> _EXERCISE PROMPT_
Below is a block of records; return all of them exactly, but without the images.

===============

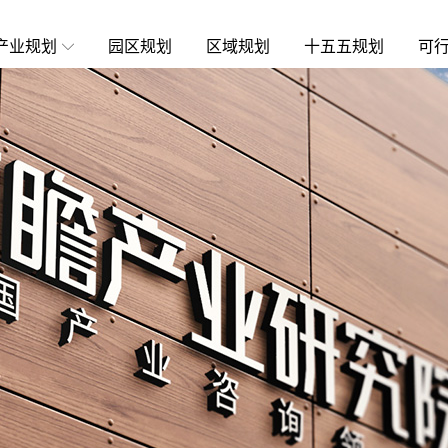
产业规划
园区规划
区域规划
十五五规划
可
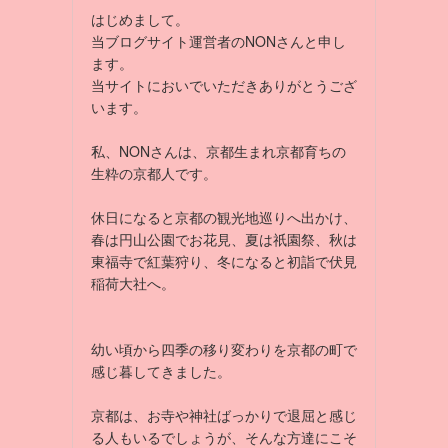
はじめまして。
当ブログサイト運営者のNONさんと申し
ます。
当サイトにおいでいただきありがとうござ
います。
私、NONさんは、京都生まれ京都育ちの
生粋の京都人です。
休日になると京都の観光地巡りへ出かけ、
春は円山公園でお花見、夏は祇園祭、秋は
東福寺で紅葉狩り、冬になると初詣で伏見
稲荷大社へ。
幼い頃から四季の移り変わりを京都の町で
感じ暮してきました。
京都は、お寺や神社ばっかりで退屈と感じ
る人もいるでしょうが、そんな方達にこそ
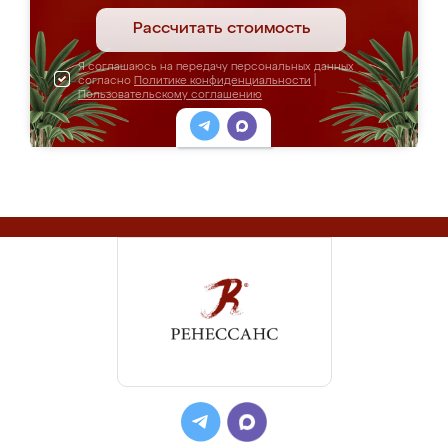
Рассчитать стоимость
Я соглашаюсь на передачу персональных данных
согласно
Политике конфиденциальности
|
Пользовательскому соглашению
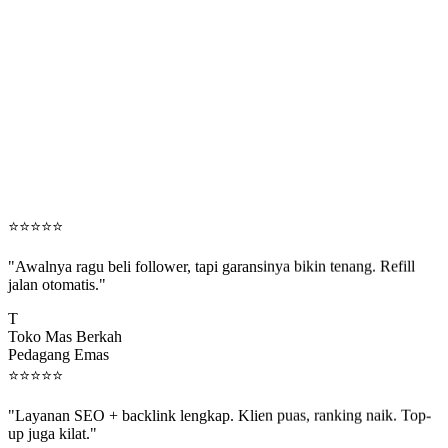
⭐
⭐
⭐
⭐
⭐
"Awalnya ragu beli follower, tapi garansinya bikin tenang. Refill
jalan otomatis."
T
Toko Mas Berkah
Pedagang Emas
⭐
⭐
⭐
⭐
⭐
"Layanan SEO + backlink lengkap. Klien puas, ranking naik. Top-
up juga kilat."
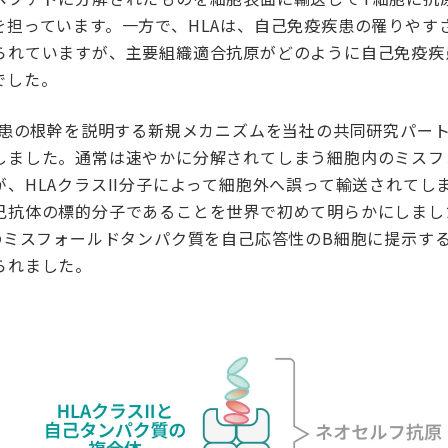
を担っています。一方で、HLAは、自己免疫疾患の罹りやす
られていますが、主要組織適合抗原がどのように自己免疫疾
でした。
疫疾患の根幹を説明する新規メカニズムを当社の共同研究パー
しました。通常は速やかに分解されてしまう細胞内のミスフ
、HLAクラスII分子によって細胞外へ誤って輸送されてし
己抗体の標的分子であることを世界で初めて明らかにしました
内のミスフォールドタンパク質を自己応答性のB細胞に提示す
られました。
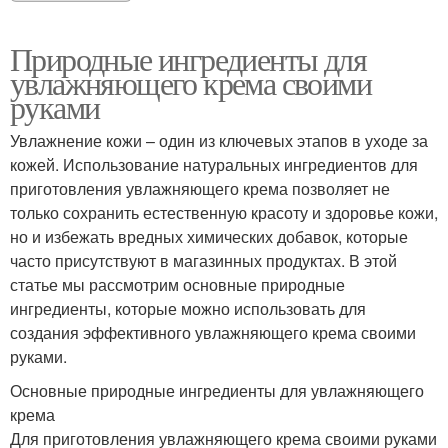
Природные ингредиенты для
увлажняющего крема своими
руками
Увлажнение кожи – один из ключевых этапов в уходе за
кожей. Использование натуральных ингредиентов для
приготовления увлажняющего крема позволяет не
только сохранить естественную красоту и здоровье кожи,
но и избежать вредных химических добавок, которые
часто присутствуют в магазинных продуктах. В этой
статье мы рассмотрим основные природные
ингредиенты, которые можно использовать для
создания эффективного увлажняющего крема своими
руками.
Основные природные ингредиенты для увлажняющего
крема
Для приготовления увлажняющего крема своими руками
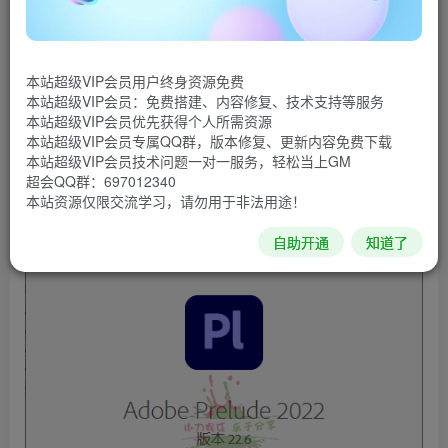
数据收录而设计的视频粗剪软件和视频收录及数据记录工
具,Adobe Prelude中文破解版粗剪视频,快速标记和转码视频
素材,创建流程加时间标记与注释说明.
本站超级VIP会员用户终身资源免费
本站超级VIP会员：免费搭建、内容修复、技术支持等服务
软件截图
本站超级VIP会员优先获得个人所需资源
本站超级VIP会员专属QQ群，版本修复、更新内容免费下载
本站超级VIP会员技术问题一对一服务，轻松当上GM
超会QQ群：697012340
本站资源仅限交流学习，请勿用于非法用途！
自助开通
知道了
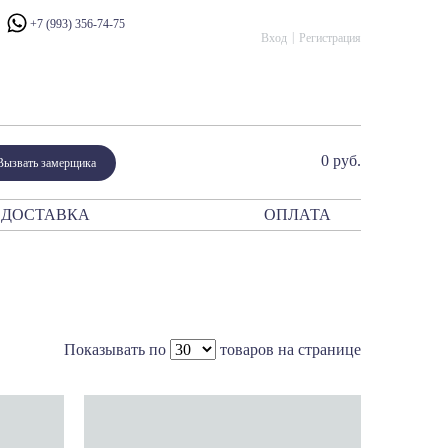
+7 (993) 356-74-75
Вход
Регистрация
0 руб.
Вызвать замерщика
ДОСТАВКА
ОПЛАТА
ния
атор
периум
сталло
рано Модерн
Показывать по
товаров на странице
ано Классико
ик
и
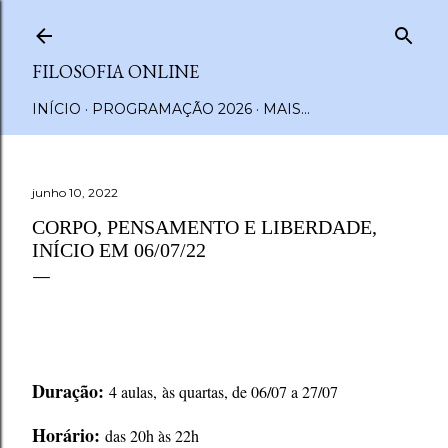
Pular para o conteúdo principal
FILOSOFIA ONLINE
INÍCIO
PROGRAMAÇÃO 2026
MAIS…
junho 10, 2022
CORPO, PENSAMENTO E LIBERDADE,
INÍCIO EM 06/07/22
Duração:
4 aulas,
às quartas, de 06/07 a 27/07
Horário:
das 20h às 22h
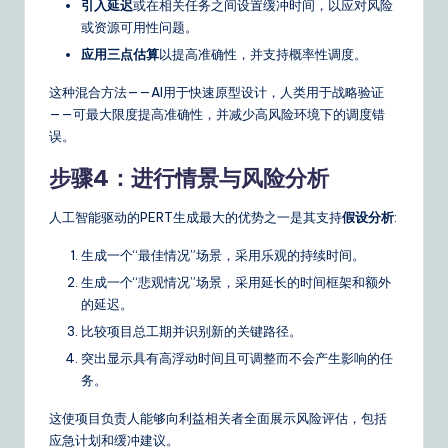
引入延迟
或在相关任务之间设置缓冲时间，以应对风险
或资源可用性问题。
应用三点估算
以提高准确性，并支持概率性调度。
这种混合方法——AI用于快速原型设计，人类用于战略验证
——可最大限度提高准确性，并减少高风险环境下的调度错
误。
步骤4：进行情景与风险分析
人工智能驱动的PERT生成最大的优势之一是其支持
假设分析
:
生成一个“最佳情况”场景，采用乐观的持续时间。
生成一个“悲观情况”场景，采用延长的时间框架和额外
的延迟。
比较项目总工期并识别新的关键路径。
突出显示具有高浮动时间且可调整而不会产生影响的任
务。
这使项目负责人能够向利益相关者全面展示风险评估，包括
应急计划和缓冲建议。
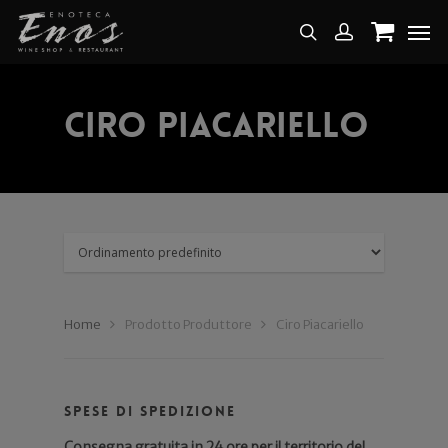
Ciro Piacariello
Home
Prodotto Produttore
Ciro Piacariello
Spese di spedizione
Consegna gratuita in 24 ore per il territorio del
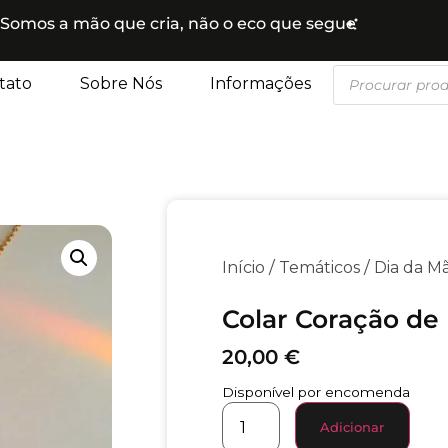
Somos a mão que cria, não o eco que segue
tato
Sobre Nós
Informações
/
/
Início
Temáticos
Dia da M
Colar Coração de
20,00
€
Disponível por encomenda
Adicionar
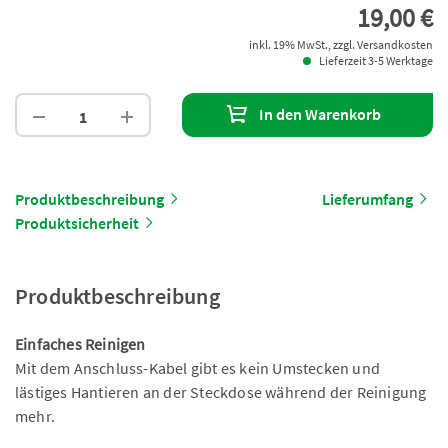
19,00 €
inkl. 19% MwSt., zzgl. Versandkosten
Lieferzeit 3-5 Werktage
In den Warenkorb
Produktbeschreibung
Lieferumfang
Produktsicherheit
Produktbeschreibung
Einfaches Reinigen
Mit dem Anschluss-Kabel gibt es kein Umstecken und
lästiges Hantieren an der Steckdose während der Reinigung
mehr.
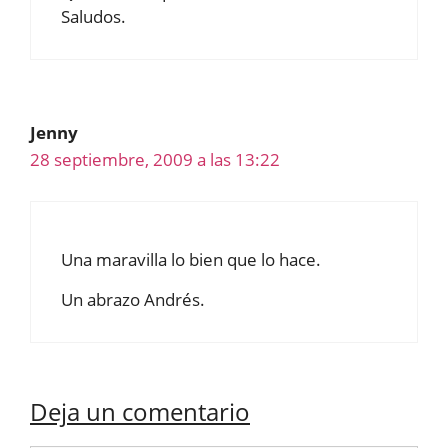
Saludos.
Jenny
28 septiembre, 2009 a las 13:22
Una maravilla lo bien que lo hace.
Un abrazo Andrés.
Deja un comentario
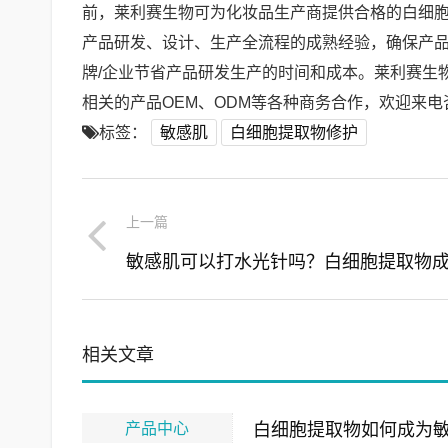
前，莱利赛生物可为化妆品生产商提供合格的白细
产品研发、设计、生产全流程的成熟经验，确保产品
牌/企业节省产品研发生产的时间和成本。莱利赛生
相关的产品OEM、ODM等各种商务合作，欢迎来电咨询
标签：
敏感肌
白细胞提取物修护
上一篇
相关文章
产品中心
白细胞提取物如何成为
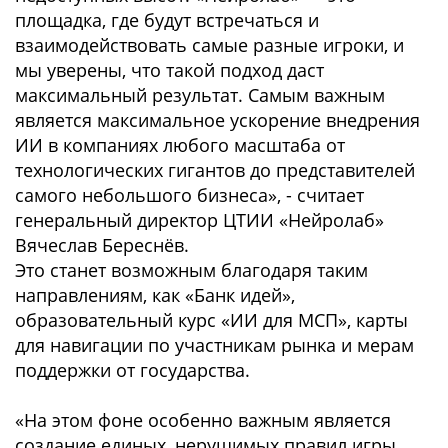
площадка, где будут встречаться и
взаимодействовать самые разные игроки, и
мы уверены, что такой подход даст
максимальный результат. Самым важным
является максимальное ускорение внедрения
ИИ в компаниях любого масштаба от
технологических гигантов до представителей
самого небольшого бизнеса», - считает
генеральный директор ЦТИИ «Нейролаб»
Вячеслав Береснёв.
Это станет возможным благодаря таким
направлениям, как «Банк идей»,
образовательный курс «ИИ для МСП», карты
для навигации по участникам рынка и мерам
поддержки от государства.
«На этом фоне особенно важным является
создание единых, нерушимых правил игры,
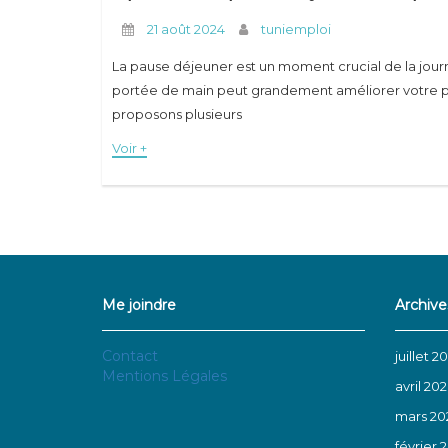
21 août 2024
tuniemploi
La pause déjeuner est un moment crucial de la journée
portée de main peut grandement améliorer votre pro
proposons plusieurs
Voir +
Me joindre
Archive
Contact
juillet 2
Mentions Légales
avril 20
mars 20
février 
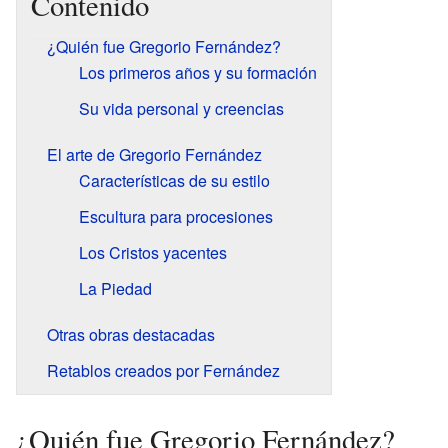
Contenido
¿Quién fue Gregorio Fernández?
Los primeros años y su formación
Su vida personal y creencias
El arte de Gregorio Fernández
Características de su estilo
Escultura para procesiones
Los Cristos yacentes
La Piedad
Otras obras destacadas
Retablos creados por Fernández
¿Quién fue Gregorio Fernández?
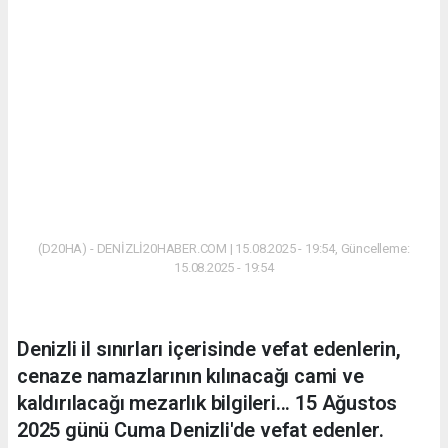
(D20HA) - DENİZLİ20HABER.COM | 15.08.2025 - 19:54, Güncelleme:
15.08.2025 - 19:54
Denizli il sınırları içerisinde vefat edenlerin,
cenaze namazlarının kılınacağı cami ve
kaldırılacağı mezarlık bilgileri... 15 Ağustos
2025 günü Cuma Denizli'de vefat edenler.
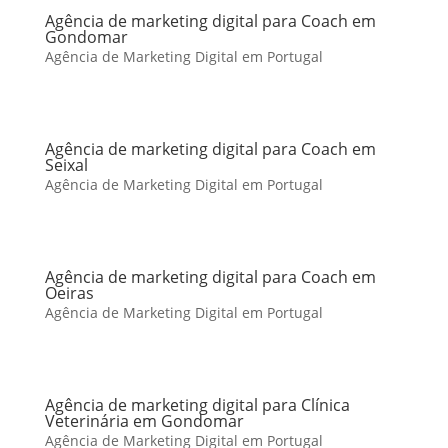
Agência de marketing digital para Coach em
Gondomar
Agência de Marketing Digital em Portugal
Agência de marketing digital para Coach em
Seixal
Agência de Marketing Digital em Portugal
Agência de marketing digital para Coach em
Oeiras
Agência de Marketing Digital em Portugal
Agência de marketing digital para Clínica
Veterinária em Gondomar
Agência de Marketing Digital em Portugal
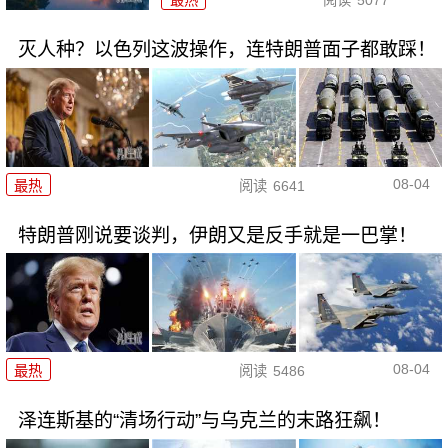
最热
阅读
5077
灭人种？以色列这波操作，连特朗普面子都敢踩！
08-04
最热
阅读
6641
特朗普刚说要谈判，伊朗又是反手就是一巴掌！
08-04
最热
阅读
5486
泽连斯基的“清场行动”与乌克兰的末路狂飙！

===============

> _YOUR SOLUTION_
产业规划
园区规划
区域规划
十五五规划
可
はじめまして。
当ブログサイト運営者のNONさんと申し
ます。
当サイトにおいでいただきありがとうござ
います。
私、NONさんは、京都生まれ京都育ちの
生粋の京都人です。
休日になると京都の観光地巡りへ出かけ、
春は円山公園でお花見、夏は祇園祭、秋は
東福寺で紅葉狩り、冬になると初詣で伏見
稲荷大社へ。
幼い頃から四季の移り変わりを京都の町で
感じ暮してきました。
京都は、お寺や神社ばっかりで退屈と感じ
る人もいるでしょうが、そんな方達にこそ
Рассчитать стоимость
Я соглашаюсь на передачу персональных данных
согласно
Политике конфиденциальности
|
Пользовательскому соглашению
⭐
⭐
⭐
⭐
⭐
"Awalnya ragu beli follower, tapi garansinya bikin tenang. Refill
jalan otomatis."
T
Toko Mas Berkah
Pedagang Emas
⭐
⭐
⭐
⭐
⭐
"Layanan SEO + backlink lengkap. Klien puas, ranking naik. Top-
up juga kilat."
を担っています。一方で、HLAは、自己免疫疾患の罹りやす
られていますが、主要組織適合抗原がどのように自己免疫疾
でした。
疫疾患の根幹を説明する新規メカニズムを当社の共同研究パー
しました。通常は速やかに分解されてしまう細胞内のミスフ
、HLAクラスII分子によって細胞外へ誤って輸送されてし
己抗体の標的分子であることを世界で初めて明らかにしました
内のミスフォールドタンパク質を自己応答性のB細胞に提示す
られました。
Природные ингредиенты для
увлажняющего крема своими
руками
Увлажнение кожи – один из ключевых этапов в уходе за
кожей. Использование натуральных ингредиентов для
приготовления увлажняющего крема позволяет не
только сохранить естественную красоту и здоровье кожи,
но и избежать вредных химических добавок, которые
часто присутствуют в магазинных продуктах. В этой
статье мы рассмотрим основные природные
ингредиенты, которые можно использовать для
создания эффективного увлажняющего крема своими
руками.
Основные природные ингредиенты для увлажняющего
крема
Для приготовления увлажняющего крема своими руками
数据收录而设计的视频粗剪软件和视频收录及数据记录工
具,Adobe Prelude中文破解版粗剪视频,快速标记和转码视频
素材,创建流程加时间标记与注释说明.
本站超级VIP会员用户终身资源免费
本站超级VIP会员：免费搭建、内容修复、技术支持等服务
软件截图
本站超级VIP会员优先获得个人所需资源
本站超级VIP会员专属QQ群，版本修复、更新内容免费下载
本站超级VIP会员技术问题一对一服务，轻松当上GM
超会QQ群：697012340
本站资源仅限交流学习，请勿用于非法用途！
自助开通
知道了
+7 (993) 356-74-75
Вход
Регистрация
0 руб.
Вызвать замерщика
ДОСТАВКА
ОПЛАТА
ния
атор
периум
сталло
рано Модерн
Показывать по
товаров на странице
ано Классико
ик
и
Pular para o conteúdo principal
FILOSOFIA ONLINE
INÍCIO
PROGRAMAÇÃO 2026
MAIS…
junho 10, 2022
CORPO, PENSAMENTO E LIBERDADE,
INÍCIO EM 06/07/22
Duração:
4 aulas,
às quartas, de 06/07 a 27/07
Horário:
das 20h às 22h
引入延迟
或在相关任务之间设置缓冲时间，以应对风险
或资源可用性问题。
应用三点估算
以提高准确性，并支持概率性调度。
这种混合方法——AI用于快速原型设计，人类用于战略验证
——可最大限度提高准确性，并减少高风险环境下的调度错
误。
步骤4：进行情景与风险分析
人工智能驱动的PERT生成最大的优势之一是其支持
假设分析
:
生成一个“最佳情况”场景，采用乐观的持续时间。
生成一个“悲观情况”场景，采用延长的时间框架和额外
的延迟。
比较项目总工期并识别新的关键路径。
突出显示具有高浮动时间且可调整而不会产生影响的任
务。
这使项目负责人能够向利益相关者全面展示风险评估，包括
应急计划和缓冲建议。
Ciro Piacariello
Home
Prodotto Produttore
Ciro Piacariello
Spese di spedizione
Consegna gratuita in 24 ore per il territorio del
Somos a mão que cria, não o eco que segue
tato
Sobre Nós
Informações
/
/
Início
Temáticos
Dia da M
Colar Coração de
20,00
€
Disponível por encomenda
Adicionar
19,00 €
inkl. 19% MwSt., zzgl. Versandkosten
Lieferzeit 3-5 Werktage
In den Warenkorb
Produktbeschreibung
Lieferumfang
Produktsicherheit
Produktbeschreibung
Einfaches Reinigen
Mit dem Anschluss-Kabel gibt es kein Umstecken und
lästiges Hantieren an der Steckdose während der Reinigung
mehr.
Saludos.
Jenny
28 septiembre, 2009 a las 13:22
Una maravilla lo bien que lo hace.
Un abrazo Andrés.
Deja un comentario
前，莱利赛生物可为化妆品生产商提供合格的白细
产品研发、设计、生产全流程的成熟经验，确保产品
牌/企业节省产品研发生产的时间和成本。莱利赛生
相关的产品OEM、ODM等各种商务合作，欢迎来电咨询
标签：
敏感肌
白细胞提取物修护
上一篇
相关文章
产品中心
白细胞提取物如何成为
площадка, где будут встречаться и
взаимодействовать самые разные игроки, и
мы уверены, что такой подход даст
максимальный результат. Самым важным
является максимальное ускорение внедрения
ИИ в компаниях любого масштаба от
технологических гигантов до представителей
самого небольшого бизнеса», - считает
генеральный директор ЦТИИ «Нейролаб»
Вячеслав Береснёв.
Это станет возможным благодаря таким
направлениям, как «Банк идей»,
образовательный курс «ИИ для МСП», карты
для навигации по участникам рынка и мерам
поддержки от государства.
«На этом фоне особенно важным является
создание единых, нерушимых правил игры,
21 août 2024
tuniemploi
La pause déjeuner est un moment crucial de la journée
portée de main peut grandement améliorer votre pro
proposons plusieurs
Voir +
Me joindre
Archive
Contact
juillet 2
Mentions Légales
avril 20
mars 20
février 
Contenido
¿Quién fue Gregorio Fernández?
Los primeros años y su formación
Su vida personal y creencias
El arte de Gregorio Fernández
Características de su estilo
Escultura para procesiones
Los Cristos yacentes
La Piedad
Otras obras destacadas
Retablos creados por Fernández
¿Quién fue Gregorio Fernández?
(D20HA) - DENİZLİ20HABER.COM | 15.08.2025 - 19:54, Güncelleme:
15.08.2025 - 19:54
Denizli il sınırları içerisinde vefat edenlerin,
cenaze namazlarının kılınacağı cami ve
kaldırılacağı mezarlık bilgileri... 15 Ağustos
2025 günü Cuma Denizli'de vefat edenler.
Agência de marketing digital para Coach em
Gondomar
Agência de Marketing Digital em Portugal
Agência de marketing digital para Coach em
Seixal
Agência de Marketing Digital em Portugal
Agência de marketing digital para Coach em
Oeiras
Agência de Marketing Digital em Portugal
Agência de marketing digital para Clínica
Veterinária em Gondomar
Agência de Marketing Digital em Portugal
最热
阅读
5077
灭人种？以色列这波操作，连特朗普面子都敢踩！
08-04
最热
阅读
6641
特朗普刚说要谈判，伊朗又是反手就是一巴掌！
08-04
最热
阅读
5486
泽连斯基的“清场行动”与乌克兰的末路狂飙！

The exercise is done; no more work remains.